Now I do not yet know whether the new version actually flies, for I have not seen it, but I do know that the original with James Stewart was a masterpiece. This sociological drama dug deep into the roots of the "free rider" dilemma. Through stress, impatience, disappointment and, ultimately, distrust, one individual after another loses their commitment to cooperate. The defectors become "free riders" in that they focus, quite rationally mind, on immediate personal benefit at the expense of the common good. All those who thus shirk from their "duty" towards the group actually hurt the chances of every individual member of the group. Their rational selfishness will be their downfall. And in the end, of course, everybody loses.
That is the dilemma which faces us all. We either join forces based on trust, without credible trustworthiness even, or we each go it alone, in which case we will all go down. The figure of the "free rider" dilemma is, if I may, particularly relevant to the current situation in the Netherlands. The figure of the "calculating citizen" is a hero in many people's eyes. Yet he will remove common interest from his equation the moment he feels it conflits with his personal interest.
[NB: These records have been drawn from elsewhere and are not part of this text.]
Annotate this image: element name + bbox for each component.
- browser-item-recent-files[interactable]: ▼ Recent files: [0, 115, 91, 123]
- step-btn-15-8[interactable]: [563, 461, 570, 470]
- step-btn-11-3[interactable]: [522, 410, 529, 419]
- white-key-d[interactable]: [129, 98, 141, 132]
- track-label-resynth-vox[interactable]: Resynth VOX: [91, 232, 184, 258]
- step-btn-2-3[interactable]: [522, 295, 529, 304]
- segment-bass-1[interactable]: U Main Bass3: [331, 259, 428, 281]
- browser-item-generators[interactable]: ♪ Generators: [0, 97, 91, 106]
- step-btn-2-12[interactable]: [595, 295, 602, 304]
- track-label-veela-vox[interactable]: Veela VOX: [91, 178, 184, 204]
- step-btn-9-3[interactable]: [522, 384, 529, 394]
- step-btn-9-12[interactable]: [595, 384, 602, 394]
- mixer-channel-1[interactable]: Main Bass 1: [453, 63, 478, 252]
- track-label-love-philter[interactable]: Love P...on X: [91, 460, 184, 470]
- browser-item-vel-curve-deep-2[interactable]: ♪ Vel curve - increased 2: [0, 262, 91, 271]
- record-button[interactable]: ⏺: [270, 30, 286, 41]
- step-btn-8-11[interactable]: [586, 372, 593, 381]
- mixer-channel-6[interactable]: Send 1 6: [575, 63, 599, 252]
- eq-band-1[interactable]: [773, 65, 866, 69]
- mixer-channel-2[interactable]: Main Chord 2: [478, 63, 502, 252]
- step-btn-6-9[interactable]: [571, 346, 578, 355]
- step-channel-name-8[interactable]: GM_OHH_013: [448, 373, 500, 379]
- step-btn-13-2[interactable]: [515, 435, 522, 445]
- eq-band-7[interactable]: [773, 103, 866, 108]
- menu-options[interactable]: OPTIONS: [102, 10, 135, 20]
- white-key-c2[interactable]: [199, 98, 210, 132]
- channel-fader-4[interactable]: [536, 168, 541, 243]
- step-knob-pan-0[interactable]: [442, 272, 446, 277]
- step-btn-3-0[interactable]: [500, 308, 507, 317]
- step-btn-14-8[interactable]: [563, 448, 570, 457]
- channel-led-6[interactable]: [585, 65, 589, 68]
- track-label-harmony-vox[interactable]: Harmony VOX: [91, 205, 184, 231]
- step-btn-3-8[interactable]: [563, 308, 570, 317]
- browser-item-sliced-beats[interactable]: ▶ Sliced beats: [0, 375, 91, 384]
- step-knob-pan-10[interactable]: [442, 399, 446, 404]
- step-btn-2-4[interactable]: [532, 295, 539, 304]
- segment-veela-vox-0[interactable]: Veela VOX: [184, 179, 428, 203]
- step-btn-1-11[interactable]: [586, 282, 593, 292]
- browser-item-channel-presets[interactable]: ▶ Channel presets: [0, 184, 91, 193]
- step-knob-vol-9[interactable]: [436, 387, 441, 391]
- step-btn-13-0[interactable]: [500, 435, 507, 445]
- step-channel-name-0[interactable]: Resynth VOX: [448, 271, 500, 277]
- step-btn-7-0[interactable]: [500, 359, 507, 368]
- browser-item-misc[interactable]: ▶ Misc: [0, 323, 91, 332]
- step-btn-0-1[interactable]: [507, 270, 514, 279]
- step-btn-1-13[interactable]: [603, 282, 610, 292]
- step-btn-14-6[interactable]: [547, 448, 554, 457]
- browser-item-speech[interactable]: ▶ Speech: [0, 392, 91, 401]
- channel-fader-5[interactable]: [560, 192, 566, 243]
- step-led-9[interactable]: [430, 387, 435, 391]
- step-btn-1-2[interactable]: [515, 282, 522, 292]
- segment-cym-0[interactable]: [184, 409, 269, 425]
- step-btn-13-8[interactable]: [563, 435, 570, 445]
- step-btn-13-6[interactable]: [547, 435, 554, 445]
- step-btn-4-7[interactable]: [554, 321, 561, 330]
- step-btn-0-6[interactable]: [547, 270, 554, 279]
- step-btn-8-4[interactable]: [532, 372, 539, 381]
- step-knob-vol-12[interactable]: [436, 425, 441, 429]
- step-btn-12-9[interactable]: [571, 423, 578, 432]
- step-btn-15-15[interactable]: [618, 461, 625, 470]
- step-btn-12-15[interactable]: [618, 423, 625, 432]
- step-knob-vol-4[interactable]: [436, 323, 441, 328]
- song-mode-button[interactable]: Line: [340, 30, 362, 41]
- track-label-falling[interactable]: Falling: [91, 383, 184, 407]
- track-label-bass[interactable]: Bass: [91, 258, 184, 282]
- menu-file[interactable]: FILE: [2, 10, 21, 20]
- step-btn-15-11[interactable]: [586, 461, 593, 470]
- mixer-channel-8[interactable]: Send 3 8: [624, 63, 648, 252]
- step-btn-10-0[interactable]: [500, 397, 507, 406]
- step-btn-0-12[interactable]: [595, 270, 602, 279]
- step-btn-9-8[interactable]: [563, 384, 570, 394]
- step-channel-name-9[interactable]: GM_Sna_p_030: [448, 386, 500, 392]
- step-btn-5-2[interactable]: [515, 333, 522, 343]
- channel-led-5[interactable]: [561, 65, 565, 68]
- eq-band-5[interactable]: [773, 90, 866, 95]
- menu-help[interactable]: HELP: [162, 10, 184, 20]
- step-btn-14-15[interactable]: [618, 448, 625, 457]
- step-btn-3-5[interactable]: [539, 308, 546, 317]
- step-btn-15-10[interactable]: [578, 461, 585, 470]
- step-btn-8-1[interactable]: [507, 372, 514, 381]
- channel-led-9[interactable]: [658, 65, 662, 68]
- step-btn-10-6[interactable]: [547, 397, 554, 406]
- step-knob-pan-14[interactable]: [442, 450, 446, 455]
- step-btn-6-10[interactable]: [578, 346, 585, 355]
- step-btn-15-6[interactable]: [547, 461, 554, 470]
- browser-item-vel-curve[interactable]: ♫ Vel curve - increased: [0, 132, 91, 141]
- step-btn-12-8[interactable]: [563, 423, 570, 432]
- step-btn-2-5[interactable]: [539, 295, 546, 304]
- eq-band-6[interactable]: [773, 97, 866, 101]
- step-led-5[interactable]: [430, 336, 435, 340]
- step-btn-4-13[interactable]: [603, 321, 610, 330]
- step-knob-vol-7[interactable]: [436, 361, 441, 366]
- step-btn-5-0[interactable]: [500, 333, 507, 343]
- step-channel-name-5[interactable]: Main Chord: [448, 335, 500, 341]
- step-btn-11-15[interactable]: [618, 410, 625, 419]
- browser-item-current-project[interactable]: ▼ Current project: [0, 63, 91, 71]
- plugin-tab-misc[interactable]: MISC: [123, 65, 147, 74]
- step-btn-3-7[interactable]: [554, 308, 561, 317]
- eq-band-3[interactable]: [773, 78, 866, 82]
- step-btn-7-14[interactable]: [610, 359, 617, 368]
So he evades his taxes but does not want anyone else to unduly benefit from the tax-payer's money; he drives an SUV with a bad temper but laments that people nowadays no longer know good manners; he does not prevent pollution, though he would want clean air for his child. The calculating citizen complains and defects. People are dropping out like flies in this country. We will all emigrate to Canada next!
The old cast, meanwhile, crawls up against the stranded airplane in a sun-baked sea of dunes. The selection of the individual characters seems random but of course it isn't. All virtues and vices are distributed in varying degrees among the members of the group. They are all uncomfortable and afraid, but they each deal with the situation in their own unique way. And this is precisely why they drive each other crazy, willingly or unwillingly, in spite of the efforts of some to keep calm and to keep the peace. (Yes, it is much like Sartre's image of "hell", i.e. three people share a single room with just two chairs for all eternity.) Of course they disagree about everything. Should they stay with the wreck or should they walk out of there? Should they listen to this man or to the next? Is it not reasonable that I should get greater rations because I also put in more work? Conflicts inevitably arise, then, over strategy, water, work, duty, respect and leadership. Repeated efforts to promote cooperation and group solidarity are constantly thwarted by personal pride and stubbornness. Trustworthiness is hard-won and easily lost. The film therefore seems to be about struggle for leadership. But I wouldn't say it is a demonstration of the survival of the fittest. It is, rather, the survival of the humblest – if you will pardon my Netherlish. The survival of the individual depends on the survival of the group. And the group can only survive if the individual members cooperate. The very flight of the Phoenix is, therefore, a tribute to man as a social animal.
So to me, the film is about hubris. It brings a classical theme into a world which celebrates individualism. Now there is nothing intrinsically wrong with striving towards higher levels of individualism. The status awareness fuelling this process of mental emancipation tends to lead, however, to pride, stubbornness and intollerance. And if he is not careful, the social animal turns into a brute. A free rider.
This is probably why I think that the 1965 film directed by Robert Aldrich is still so very powerful. The story is solid and the cast is superb. I think this film is very exciting. It makes most role-playing survivalist-like TV-shows, at any rate, look like silly Sissi-movies. I already loved this movie when I was young. The film may be old but it is NOT slow. And, as you will have gathered, I fanatically recommend it.
Postscript. For those who would like to know more about the "free rider" dilemma, here are some references. The problem became fashionable among game theorists and sociologists by about 1965 (coincidentally?) when the term "free rider dilemma" was coined by Mancur Olsen. Most of my understanding, however, is derived from Robert D. Putnam's "Making Democracy Work. Civic Traditions in Modern Italy" (Princeton & Chichester 1993; Princeton 1994, 163-185). I am, furthermore, greatly influenced by the discussion of this problem in, again, a wider context by Douglas C. North, "Institutions, Institutional Change and Economic Performance" (Cambridge 1990; 1995, s.v. "free-rider problem" or passim, really).